How To Thrive In A Relationship- By Reshma
What Do YOU Need To Thrive In A Relationship?
Be Happy And Feel Powerful
If we are not happy, then we will not be able to give happiness. Happiness comes from within, it cannot be found in another person other than yourself. So until and unless you are able to feel complete on your own, being in a relationship is inadvisable. Don’t lose your power based on the whims and moods of your partner, because your self-worth is only determined by you.
It’s Okay To Argue
Accept disagreements as normal. Conflicts happen all the time. Don’t be quick to leave a relationship just because you’re experiencing some turbulence (unless of course there are serious problems such as addictions, abuse, infidelity, violence etc). The more you steer storms together, the more your trust and commitment to each other will deepen.
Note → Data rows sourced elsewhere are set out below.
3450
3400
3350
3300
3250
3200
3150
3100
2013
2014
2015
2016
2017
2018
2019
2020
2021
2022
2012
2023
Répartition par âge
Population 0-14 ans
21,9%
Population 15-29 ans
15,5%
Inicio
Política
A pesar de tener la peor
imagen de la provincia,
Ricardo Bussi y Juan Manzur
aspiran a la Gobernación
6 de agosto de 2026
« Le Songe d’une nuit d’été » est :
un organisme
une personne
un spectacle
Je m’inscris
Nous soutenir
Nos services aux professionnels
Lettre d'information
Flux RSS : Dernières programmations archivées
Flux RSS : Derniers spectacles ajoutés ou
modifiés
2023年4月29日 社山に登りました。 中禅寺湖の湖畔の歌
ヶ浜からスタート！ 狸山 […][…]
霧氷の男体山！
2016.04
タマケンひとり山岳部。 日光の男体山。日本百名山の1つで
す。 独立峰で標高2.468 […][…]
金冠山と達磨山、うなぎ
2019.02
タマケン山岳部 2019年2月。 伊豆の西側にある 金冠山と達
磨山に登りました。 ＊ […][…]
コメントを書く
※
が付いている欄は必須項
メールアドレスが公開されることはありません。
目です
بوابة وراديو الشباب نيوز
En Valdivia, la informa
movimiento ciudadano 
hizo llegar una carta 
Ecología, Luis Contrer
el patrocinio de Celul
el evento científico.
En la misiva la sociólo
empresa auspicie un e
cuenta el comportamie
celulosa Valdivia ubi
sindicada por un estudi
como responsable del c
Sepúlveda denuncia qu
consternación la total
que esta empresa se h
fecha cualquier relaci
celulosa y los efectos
Space is very essential for a relationship. It gives your partner an opportunity to look at their thoughts, unwind after a long day, and to work on individual issues. Past wounds, and any other emotional healing is hard when having to be accountable to a partner. So if your partner asks for physical space, by all means, give them the world.
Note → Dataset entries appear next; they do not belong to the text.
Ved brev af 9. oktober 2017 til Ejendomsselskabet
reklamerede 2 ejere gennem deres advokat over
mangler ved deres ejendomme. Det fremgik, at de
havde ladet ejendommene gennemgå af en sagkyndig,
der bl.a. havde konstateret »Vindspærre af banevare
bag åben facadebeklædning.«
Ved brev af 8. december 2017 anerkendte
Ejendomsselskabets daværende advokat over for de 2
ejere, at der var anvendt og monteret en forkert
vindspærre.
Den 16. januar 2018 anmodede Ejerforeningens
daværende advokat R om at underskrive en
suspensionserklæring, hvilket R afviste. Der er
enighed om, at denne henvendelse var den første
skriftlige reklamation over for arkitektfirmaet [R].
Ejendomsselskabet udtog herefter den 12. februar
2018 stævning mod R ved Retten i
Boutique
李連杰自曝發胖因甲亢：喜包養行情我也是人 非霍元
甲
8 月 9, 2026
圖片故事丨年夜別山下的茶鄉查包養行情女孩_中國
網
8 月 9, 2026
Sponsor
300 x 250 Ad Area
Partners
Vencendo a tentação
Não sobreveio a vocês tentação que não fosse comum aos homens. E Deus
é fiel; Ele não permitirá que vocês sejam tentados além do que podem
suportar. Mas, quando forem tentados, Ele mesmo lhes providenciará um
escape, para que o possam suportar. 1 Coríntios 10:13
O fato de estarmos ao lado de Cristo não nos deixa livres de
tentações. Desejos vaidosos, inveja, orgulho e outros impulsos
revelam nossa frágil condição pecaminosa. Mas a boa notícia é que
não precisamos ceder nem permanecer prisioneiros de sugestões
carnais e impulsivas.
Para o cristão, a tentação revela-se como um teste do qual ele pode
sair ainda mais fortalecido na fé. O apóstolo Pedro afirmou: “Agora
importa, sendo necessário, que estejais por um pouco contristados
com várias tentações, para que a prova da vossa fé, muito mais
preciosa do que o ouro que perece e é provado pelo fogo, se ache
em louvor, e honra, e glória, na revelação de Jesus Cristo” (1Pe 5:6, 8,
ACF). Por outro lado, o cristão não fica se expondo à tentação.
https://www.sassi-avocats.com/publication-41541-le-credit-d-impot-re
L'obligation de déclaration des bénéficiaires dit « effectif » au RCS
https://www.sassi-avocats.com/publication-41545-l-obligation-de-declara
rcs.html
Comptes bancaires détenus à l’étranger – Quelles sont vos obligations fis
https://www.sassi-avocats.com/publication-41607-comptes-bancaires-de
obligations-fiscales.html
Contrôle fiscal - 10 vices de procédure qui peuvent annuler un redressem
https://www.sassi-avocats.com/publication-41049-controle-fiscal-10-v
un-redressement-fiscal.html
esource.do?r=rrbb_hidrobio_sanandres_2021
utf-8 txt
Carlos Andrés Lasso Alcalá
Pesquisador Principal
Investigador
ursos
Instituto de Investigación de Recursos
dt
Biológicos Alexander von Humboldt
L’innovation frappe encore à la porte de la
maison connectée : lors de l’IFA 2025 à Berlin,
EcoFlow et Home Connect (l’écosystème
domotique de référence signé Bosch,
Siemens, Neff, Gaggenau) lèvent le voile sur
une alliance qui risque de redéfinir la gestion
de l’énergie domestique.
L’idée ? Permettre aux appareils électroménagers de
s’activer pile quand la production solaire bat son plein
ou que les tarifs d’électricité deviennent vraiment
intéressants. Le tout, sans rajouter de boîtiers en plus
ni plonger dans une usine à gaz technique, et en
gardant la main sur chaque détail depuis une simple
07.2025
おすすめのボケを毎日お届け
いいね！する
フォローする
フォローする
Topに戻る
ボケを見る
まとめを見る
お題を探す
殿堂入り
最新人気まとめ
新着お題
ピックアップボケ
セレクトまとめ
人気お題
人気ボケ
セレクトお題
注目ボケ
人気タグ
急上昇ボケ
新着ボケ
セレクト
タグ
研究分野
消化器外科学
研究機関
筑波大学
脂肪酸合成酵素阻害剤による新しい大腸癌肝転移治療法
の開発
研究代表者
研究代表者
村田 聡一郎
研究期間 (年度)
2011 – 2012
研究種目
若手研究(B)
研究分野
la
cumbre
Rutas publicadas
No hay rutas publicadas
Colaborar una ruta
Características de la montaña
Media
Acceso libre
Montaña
Sometimes, what we consider ‘normal’ may actually be destructive to you or the others. Being mature would mean being able to understand and handle your emotions without escalating them and resorting to a blame game. Ask yourself questions such as “ Am i leading a fulfilling, meaningful and intimate relationship? Am i feeling healthy? All of us have issues from the past, and the only way out of them is through. Have the courage to face them and seek outside help if needed.
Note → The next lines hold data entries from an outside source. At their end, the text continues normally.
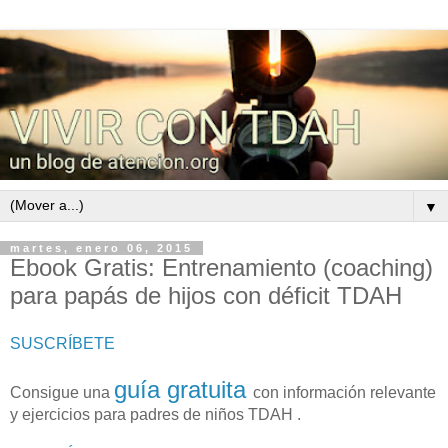
▼
martes, enero 06, 2015
Ebook Gratis: Entrenamiento (coaching)
para papás de hijos con déficit TDAH
SUSCRÍBETE
guía gratuita
Consigue una
con información relevante
y ejercicios para padres de niños TDAH .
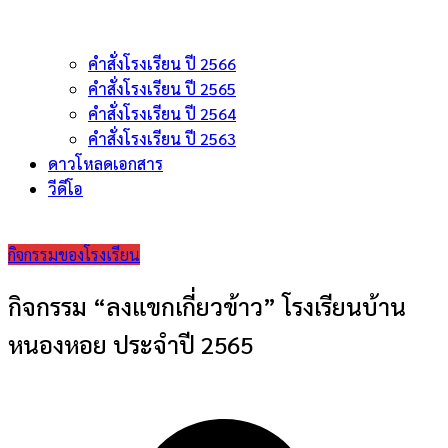
คำสั่งโรงเรียน ปี 2566
คำสั่งโรงเรียน ปี 2565
คำสั่งโรงเรียน ปี 2564
คำสั่งโรงเรียน ปี 2563
ดาวโหลดเอกสาร
วีดีโอ
กิจกรรมของโรงเรียน
กิจกรรม “ลงแขกเกี่ยวข้าว” โรงเรียนบ้าน
หนองหอย ประจำปี 2565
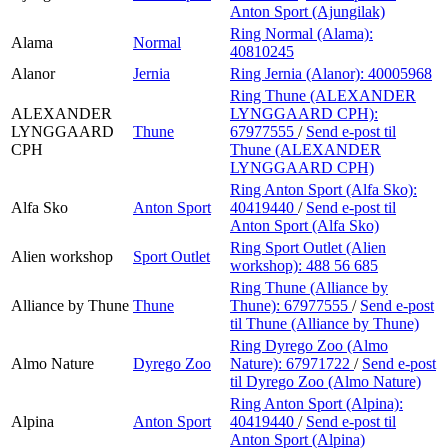
Anton Sport (Ajungilak)
Ring Normal (Alama):
Alama
Normal
40810245
Alanor
Jernia
Ring Jernia (Alanor):
40005968
Ring Thune (ALEXANDER
ALEXANDER
LYNGGAARD CPH):
LYNGGAARD
Thune
67977555
/
Send e-post
til
CPH
Thune (ALEXANDER
LYNGGAARD CPH)
Ring Anton Sport (Alfa Sko):
Alfa Sko
Anton Sport
40419440
/
Send e-post
til
Anton Sport (Alfa Sko)
Ring Sport Outlet (Alien
Alien workshop
Sport Outlet
workshop):
488 56 685
Ring Thune (Alliance by
Alliance by Thune
Thune
Thune):
67977555
/
Send e-post
til Thune (Alliance by Thune)
Ring Dyrego Zoo (Almo
Almo Nature
Dyrego Zoo
Nature):
67971722
/
Send e-post
til Dyrego Zoo (Almo Nature)
Ring Anton Sport (Alpina):
Alpina
Anton Sport
40419440
/
Send e-post
til
Anton Sport (Alpina)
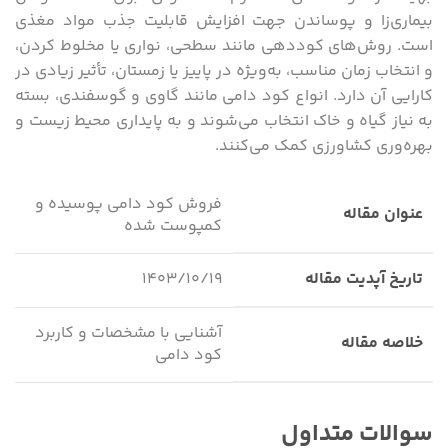
بیماری‌زا و پوساندن جهت افزایش قابلیت جذب مواد مغذی
است. روش‌های کوددهی مانند سطحی، نواری یا مخلوط کردن،
و انتخاب زمان مناسب، به‌ویژه در پاییز یا زمستان، تأثیر زیادی در
کارایی آن دارد. انواع کود دامی مانند گاوی و گوسفندی، بسته
به نیاز گیاه و خاک انتخاب می‌شوند و به پایداری محیط زیست و
بهره‌وری کشاورزی کمک می‌کنند.
فروش کود دامی پوسیده و
عنوان مقاله
کمپوست شده
تاریخ آپدیت مقاله
۱۴۰۳/۱۰/۱۹
آشنایی با مشخصات و کاربرد
خلاصه مقاله
کود دامی
سوالات متداول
In another article (setting boundaries) I had mentioned about how important it is to sit up and take charge of your lives. It is necessary to reach out and claim what you rightfully deserve in the relationship, by being able to receive as much as be able to give. Live your relationship in mutual respect and do not allow anyone to treat you like a doormat. Do not let your relationship die from silence, from unspoken words and from being complacent when you could have responded.
Your Needs Also Come First
Me-time is very crucial for a relationship. It is common to underestimate the importance of going out and enjoying time with friends and family without your partner. Yes, You can ask your partner to help you meet your needs, but if they are unable to do so at that time, please don’t see it as rejection. Instead see it as an opportunity to be self-reliant when it is necessary. Remember, if you are constantly in your partner’s face, they will resent it and so will you.
Your Internal Voice Matters
Find some time every day to get quiet and meditate on your relationship. Does it help you grow? Make some clear space in your head so you can listen to the voice of your intuition. It is very easy to get drowned in the opinions of family and friends when things look bleak, but it is even better to rise above and listen to your heart. It knows well.